June 7th, 2022 | 10:54 CEST
Nel ASA, dynaCERT and RWE - End of the correction?
Table of contents:
"[...] Why should a modular electrolyzer cost more than a motorcycle? [...]" Sebastian-Justus Schmidt, CEO and Founder, Enapter AG
Nel ASA - Crucial level
The conditions for the increased use of hydrogen and fuel cell technologies are excellent; Russia's invasion of Ukraine has accelerated the transformation from fossil fuels to renewable energies, which German politicians like to call "freedom energies". However, it was more wishful thinking than reality that the corresponding share prices would explode due to the excellent prospects for the future. The market leaders in their respective sectors, such as Plug Power, Nel ASA or even Ballard Power, tended to further reduce their still very ambitious valuations in the course of the general tech correction. For example, the Norwegian hydrogen producer Nel ASA fell to an interim low of EUR 1.10 in mid-May. Only then did a stronger countermovement to currently EUR 1.41 set in. An important resistance area, which should be overcome to the upside, is now the interim high at EUR 1.48. After that, the way to the level of EUR 1.60 would be clear, at least in the short term.
The share price was given a tailwind by an order for an alkaline electrolysis system from Glencore Nikkelverk in Kristiansand. The green hydrogen from the electrolyzer system will be used to produce hydrochloric acid. The order is worth more than EUR 3 million. Delivery of the equipment is scheduled for mid-2023. Glencore Nikkelverk is wholly owned by the Swiss Glencore group of companies. The Norway-based company is the largest nickel producer in the Western world.
dynaCERT - Chance for long-term bottoming out
The consolidation at dynaCERT has lasted much longer than at the Norwegian hydrogen specialist Nel ASA. Shortly before the outbreak of the Corona pandemic in February 2020, the Canadian energy company, which manufactures and sells technologies for reducing carbon emissions, marked an all-time high at EUR 0.93. Currently, the share price is working on bottoming out at EUR 0.10. The stock market value is just under EUR 40 million. Delays in distribution caused by the pandemic and disrupted supply chains were why dynaCERT has still not succeeded in the global roll-out of its worldwide patented Carbon Emission Reduction Technology.

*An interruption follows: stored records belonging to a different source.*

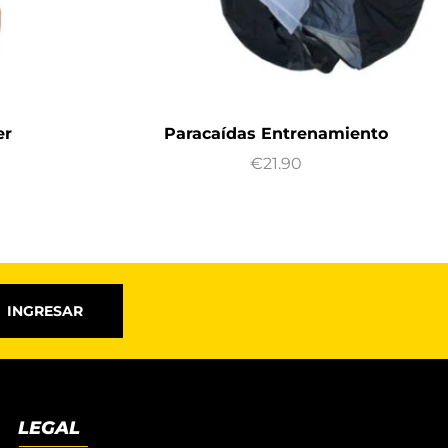
er
Paracaídas Entrenamiento
€
21.90
INGRESAR
LEGAL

The HydraGen product is used in combustion engines, currently still with a focus on heavy vehicles. Here, the electrolysis unit produces water and oxygen and thus optimizes fuel combustion, resulting in both a reduction in fuel consumption and a reduction in emissions of up to 19%. With HydraLytica, intelligent software has been developed that records and analyzes consumption. The fleet companies can thus convert the CO2 saved into corresponding certificates and sell them. In this context, the potential for the next few years would be enormous, at around 100 million vehicles, due to the CO2 reduction targets that have been set. As a result, sales expanded globally to 38 countries at the end of last year. In addition, the production facilities were modernized during the pause due to the pandemic, which means that around 2,000 units can currently be produced per work shift.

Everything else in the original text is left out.